Each month, the Children’s Brain Tumor Tissue Consortium highlights the stories and contributions of patient families, clinicians and researchers in “Collaborative Corner” to find cures for pediatric brain tumors. If you would like to share your story as a guest blogger, please email firstname.lastname@example.org
By Nicole Giroux, Executive Director, The Lilabean Foundation for Pediatric Brain Cancer Research
I have been thinking about the concept of collaboration as it relates to the cancer journey. When I stop to think about it, cancer requires a lot of collaboration.

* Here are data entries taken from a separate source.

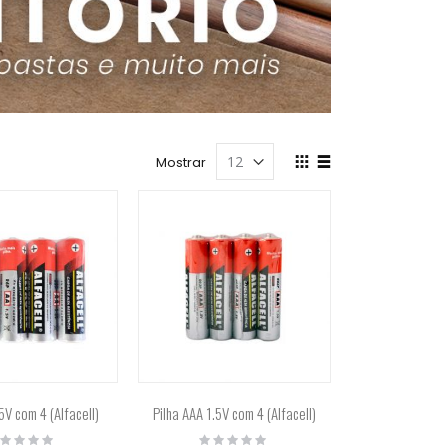
Ver
Mostrar
como
Grade
Lista
.5V com 4 (Alfacell)
Pilha AAA 1.5V com 4 (Alfacell)
ting:
Rating:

Our doctors collaborate. When a person is diagnosed, there is often collaboration among doctors and specialists on the specifics of the diagnosis and then on the best line of treatment. The doctors then collaborate with the person and their family on this logistics of the treatment plan.
Our family collaborates. Once there is a diagnosis and treatment plan in place, we collaborate with our family- how will we support each other and manage day-to-day responsibilities? How will we pull together to get through this difficult time? Everyone processes a cancer diagnosis differently — some are drawn to taking action and gathering information, some are angry, others become paralyzed with sadness and despair. This is a time when we have never needed more collaboration in our family.
Our communities collaborate. Schools, churches and neighbors collaborate on how best to support the patient and the caregivers. Meals, carpools, play dates, prayers, other acts of service and so much more.
Our medical team collaborates. Each surgery, chemotherapy and radiation session requires collaboration amongst the surgeons, nurses, doctors, labs, radiologists and pharmacies.
The post-treatment team collaborates. If we are blessed to be on the other side of treatment(s), the collaboration continues- between specialists, OT, PT, learning specialists, teachers, our team of doctors, our families, our communities and so much more. In addition to many of the things we were managing before, we are now also juggling our “new normal” and all the changes and side affects that have become part of our lives. Collaboration is in full swing.
And it goes on and on.
At the Lilabean Foundation, one of our 4 strategic goals is collaboration. Specifically to “collaborate with other like-minded organizations and campaigns to amplify our impact.” We could have never made it through Lila’s cancer journey without the collaboration efforts of so many. Making an impact in finding a cure for pediatric brain cancer is no different. We are better together. We are stronger together.
We are grateful to be part of the CBTTC knowing that we are supporting the work of not just one hospital, but 17 hospitals. Knowing that the funds we donate to the CBBTC are going to help fund research that is shared and may impact the treatment of a child across the country or maybe even in another country all together.
Certainly anyone who has or has had a child with cancer would agree that they could care less who finds a cure or a new treatment option. We just want them to have the resources they need to do it.
Alone, any one person, family, doctor, community or researcher can only do so much. Together we will make an impact. Collaboration is integral to this journey along each of its stages.